╭─ Material supplied
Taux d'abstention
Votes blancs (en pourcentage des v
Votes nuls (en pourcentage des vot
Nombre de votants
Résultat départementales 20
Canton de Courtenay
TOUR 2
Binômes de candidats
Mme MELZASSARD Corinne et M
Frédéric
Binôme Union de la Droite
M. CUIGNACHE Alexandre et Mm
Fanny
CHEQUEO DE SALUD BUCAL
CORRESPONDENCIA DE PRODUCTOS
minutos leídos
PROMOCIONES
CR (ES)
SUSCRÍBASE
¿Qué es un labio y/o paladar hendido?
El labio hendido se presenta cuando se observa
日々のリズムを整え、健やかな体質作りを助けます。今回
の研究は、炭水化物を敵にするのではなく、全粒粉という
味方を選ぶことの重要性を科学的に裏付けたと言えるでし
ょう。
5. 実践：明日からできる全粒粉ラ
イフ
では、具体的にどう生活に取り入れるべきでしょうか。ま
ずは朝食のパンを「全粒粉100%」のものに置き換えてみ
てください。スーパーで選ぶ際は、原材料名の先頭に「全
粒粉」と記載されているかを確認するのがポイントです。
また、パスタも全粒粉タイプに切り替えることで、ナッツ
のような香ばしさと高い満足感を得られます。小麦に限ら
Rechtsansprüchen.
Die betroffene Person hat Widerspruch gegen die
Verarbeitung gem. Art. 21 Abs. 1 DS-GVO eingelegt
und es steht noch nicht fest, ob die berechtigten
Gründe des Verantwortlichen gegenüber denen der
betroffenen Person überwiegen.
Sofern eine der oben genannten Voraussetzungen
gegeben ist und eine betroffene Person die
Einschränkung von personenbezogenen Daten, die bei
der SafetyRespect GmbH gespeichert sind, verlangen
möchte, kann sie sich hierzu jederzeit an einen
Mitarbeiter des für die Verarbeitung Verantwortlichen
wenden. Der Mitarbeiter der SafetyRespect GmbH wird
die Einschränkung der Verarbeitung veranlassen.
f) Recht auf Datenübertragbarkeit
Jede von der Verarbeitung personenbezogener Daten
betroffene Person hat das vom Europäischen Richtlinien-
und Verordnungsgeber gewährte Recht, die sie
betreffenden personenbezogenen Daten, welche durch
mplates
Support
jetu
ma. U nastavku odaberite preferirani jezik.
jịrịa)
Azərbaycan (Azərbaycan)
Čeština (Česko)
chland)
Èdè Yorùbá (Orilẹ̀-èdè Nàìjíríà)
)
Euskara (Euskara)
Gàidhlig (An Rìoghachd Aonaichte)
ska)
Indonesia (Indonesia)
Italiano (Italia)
╰─
What the task requires ->
When you output the entries, keep every word exactly as it stands.

Exercise solution ->
Taux d'abstention
Votes blancs (en pourcentage des v
Votes nuls (en pourcentage des vot
Nombre de votants
Résultat départementales 20
Canton de Courtenay
TOUR 2
Binômes de candidats
Mme MELZASSARD Corinne et M
Frédéric
Binôme Union de la Droite
M. CUIGNACHE Alexandre et Mm
Fanny
CHEQUEO DE SALUD BUCAL
CORRESPONDENCIA DE PRODUCTOS
minutos leídos
PROMOCIONES
CR (ES)
SUSCRÍBASE
¿Qué es un labio y/o paladar hendido?
El labio hendido se presenta cuando se observa
日々のリズムを整え、健やかな体質作りを助けます。今回
の研究は、炭水化物を敵にするのではなく、全粒粉という
味方を選ぶことの重要性を科学的に裏付けたと言えるでし
ょう。
5. 実践：明日からできる全粒粉ラ
イフ
では、具体的にどう生活に取り入れるべきでしょうか。ま
ずは朝食のパンを「全粒粉100%」のものに置き換えてみ
てください。スーパーで選ぶ際は、原材料名の先頭に「全
粒粉」と記載されているかを確認するのがポイントです。
また、パスタも全粒粉タイプに切り替えることで、ナッツ
のような香ばしさと高い満足感を得られます。小麦に限ら
Rechtsansprüchen.
Die betroffene Person hat Widerspruch gegen die
Verarbeitung gem. Art. 21 Abs. 1 DS-GVO eingelegt
und es steht noch nicht fest, ob die berechtigten
Gründe des Verantwortlichen gegenüber denen der
betroffenen Person überwiegen.
Sofern eine der oben genannten Voraussetzungen
gegeben ist und eine betroffene Person die
Einschränkung von personenbezogenen Daten, die bei
der SafetyRespect GmbH gespeichert sind, verlangen
möchte, kann sie sich hierzu jederzeit an einen
Mitarbeiter des für die Verarbeitung Verantwortlichen
wenden. Der Mitarbeiter der SafetyRespect GmbH wird
die Einschränkung der Verarbeitung veranlassen.
f) Recht auf Datenübertragbarkeit
Jede von der Verarbeitung personenbezogener Daten
betroffene Person hat das vom Europäischen Richtlinien-
und Verordnungsgeber gewährte Recht, die sie
betreffenden personenbezogenen Daten, welche durch
mplates
Support
jetu
ma. U nastavku odaberite preferirani jezik.
jịrịa)
Azərbaycan (Azərbaycan)
Čeština (Česko)
chland)
Èdè Yorùbá (Orilẹ̀-èdè Nàìjíríà)
)
Euskara (Euskara)
Gàidhlig (An Rìoghachd Aonaichte)
ska)
Indonesia (Indonesia)
Italiano (Italia)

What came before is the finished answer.